Experts don’t see much upside even in the instrumentation and materials segments. “Materials may help the efficiency of big chemical producers such as Dow, DuPont and BASF, but these companies would be helped more than the producers of the new materials,” says Josh Wolfe, a 24-year-old former Salomon Smith Barney banker who co-founded Lux Capital, an early-stage New York venture firm focusing on nanotech.

Ardesta’s Snyder, besides espousing his big-tent view of “small technology,” raises his sights beyond young, private companies like Nanosys or Optiva. “This is the time to plant the seeds to work with researchers and universities who may not have fully commercial products for some years,” recommends Snyder, a former president and chief operating officer of Gateway, who raised an initial $100 million fund in 2000. He hopes to raise another $100 million this year and to take Ardesta public in 2005.

“The opportunities we’ve found require more time and attention and nurturing than a typical VC fund would be able to give,” Snyder explains. Meanwhile, Ardesta is getting a different kind of traction by publishing a bimonthly magazine and news Web site under the name Small Times. “We want to do what Ziff Davis did with personal computers, promoting the industry and benefiting from different titles,” says Snyder.

Among the more established venture capital firms dipping their toes in are Draper Fisher Jurvetson and Venrock, both known for their early-stage orientations. Says Venrock’s Roberts: “A significant risk in nanotechnology is that because so many little companies are being started, the intellectual property base will become very fragmented.” That’s why Nanosys, as an aggregator of patents that are initially being applied in the sensor and photovoltaic areas, interested Venrock.
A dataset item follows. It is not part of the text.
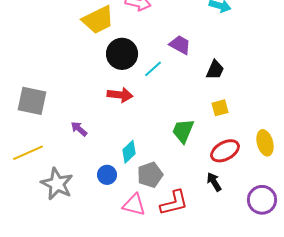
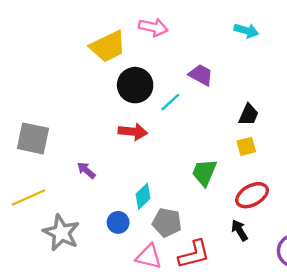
black trapezoid: (215, 70) -> (249, 115), moved
gray pentagon: (150, 175) -> (167, 222), turned 30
Nanotechnology may, in the end, play out much like the integrated circuit business did. Fairchild Semiconductor commercialized IC production in 1959, but it took until 1968 for a group of Fairchild scientists to break away and form Intel Corp., which took several more years to morph into an industry giant. Similarly, in biotechnology, Stanley Cohen of Stanford University and Herbert Boyer of the University of California, San Francisco, applied for a patent on recombinant DNA technology in 1974, but not until 1980 did Genentech, the company that Boyer founded with venture capitalist Robert Swanson, go public. Many investors got burned along the way.

That said, some venture capitalists stuck with their early microelectronics and biotech investments and profited handsomely, and those experiences encourage the nanotechnology fans. “Nanotech could be the next great technology wave,” says Jurvetson. Two to three years from now, he says, as much as 40 percent of his firm’s new investments could be in this sector. “I’m having more fun and learning more than I did two years ago, when making money almost became formulaic,” Jurvetson adds.

Still, nanotechnology could do with a little more formula and a little less blind faith.